Nerve roots in the lower back may be compressed. In some cases, a disk may crack, bulge and pinch the sciatic nerve. The resulting leg pain is commonly referred to as radiculopathy, and the pain can make walking, sitting or laying down an excruciating experience for some patients.
That is when acupuncture can be a viable treatment for pain relief and healing.
“The role of acupuncture is to provide relief,” said Glenda O’Connor, licensed acupuncturist at Mountain Valley Therapy in La Grande. “Basically what I do is relax muscles that may be tight and creating pressure on the nerve, whether it’s coming right off the lumbar or whether it’s coming from the muscles, which are really big muscles.”
An acupuncturist will take the patient’s history and perform a tactile examination of muscles and acupuncture points on the body. The muscle may feel smooth to the touch, and then there is suddenly a notable change in texture, what O’Connor calls “a blockage.”
“I feel for acupuncture points and if they have pain in them,” O’Connor said. “These points can feel warm, cold, soft or really hard. They just feel a little different from surrounding muscles. This is where I would place a needle.”
When treating sciatica, the needles are never inserted into the nerves themselves, but into the muscle at the acupuncture site.

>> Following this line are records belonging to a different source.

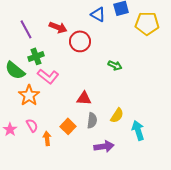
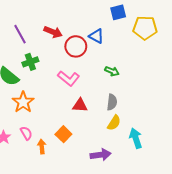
blue triangle: (98, 14) -> (96, 36), moved
pink L-shape: (48, 76) -> (69, 78), moved
gray semicircle: (92, 120) -> (112, 102), moved

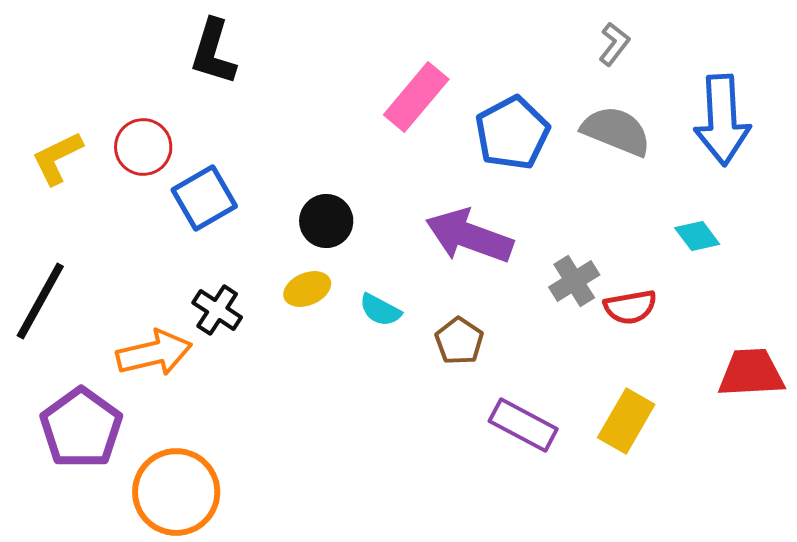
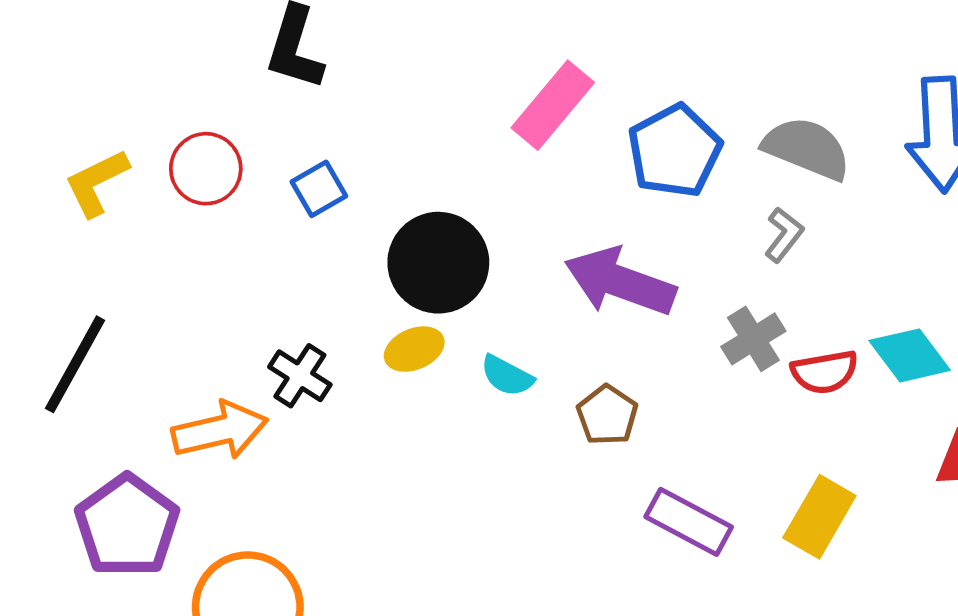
gray L-shape: (614, 44) -> (784, 235), moved
blue square: (204, 198) -> (319, 189), moved, size x0.7
black circle: (326, 221) -> (438, 263), size x1.5
cyan diamond: (697, 236) -> (910, 355), moved, size x1.4

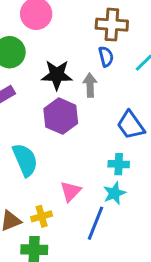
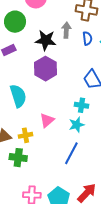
blue semicircle: (106, 57) -> (87, 38), moved
gray arrow: (90, 85) -> (66, 30), moved
blue line: (95, 223) -> (71, 153), moved

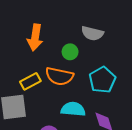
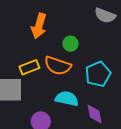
gray semicircle: (92, 33) -> (105, 16), moved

“Needling a nerve would be like doing dental work without numbing,” O’Connor said. “We couldn’t needle a nerve if we wanted to, but I do think people have a misconception about that."
Needles are placed carefully into the muscle and connective tissues to cause a micro-trauma, which, in turn, stimulates the body’s own self-healing mechanisms. The body is always undergoing repair on a cellular level anyway, but the advantage of acupuncture is that it directs the healing response to precise areas of the body to clear the blockage and allow for healing.
“In order to have healing, you have to create space,” O’Connor said. “Essentially, I’m creating space by moving things down so this can flow. It’s just movement. Some people say chi or energy. I think of it as movement.”
Reducing pain is O’Connor’s first priority. To do that, she identifies areas of blockage in the muscles along meridians.
“Acupuncture establishes increased blood flow, which brings more oxygen, brings nutrition and brings all the things the body has at its amazing disposal to heal,” she said. “I want to move the blockage. If you have pain, you have blockage. If you don’t have pain, you don’t have blockage. It’s pretty much that straight-forward.”
O’Connor places needles at precise points within a meridian or channel to direct pain to exit the body, to create a pathway where energy can flow and exit, along with the pain
Sciatic nerve pain is frequently located in the gallbladder meridian or in the urinary bladder meridian. Acupuncture needling may start at the lumbar area and proceed down the leg to an exit site like the toes.
Within that pathway, a major acupuncture point for sciatica is in the cheek of the buttock that is the trigger point for the piriformis muscle located deep in the buttock, behind the gluteus maximus. This muscle is often involved with sciatic nerve pain.
“For some people, the sciatic nerves passes through the fibres of that muscle, so when that muscle gets tight, it squeezes the sciatic nerve,” O’Connor said.
Each acupuncture treatment builds on itself. You get relief longer and you’re increasing your healing between treatments. A fair attempt at getting benefit from acupuncture is four sessions, said O’Connor.
“After a patient has had an adequate number of treatments and he is doing pretty well, if he re-irritates that area, he can usually recover on his own,” she said. “Often patients don’t have to come back to me if they do enough treatments in the beginning, so you have recovery because everything is flowing real good—the channel has been cleared. So it’s absolutely critical that patients come for enough treatments. Quitting prematurely is the number one mistake that patients make.”
To avoid re-injury of the sciatic nerve, discover what thing or activity caused it in the first place.
“It might be something like a sagging bed that needs replacing or sitting too long at a computer,” she said. “Identify the cause and make the necessary corrections and lifestyle changes.”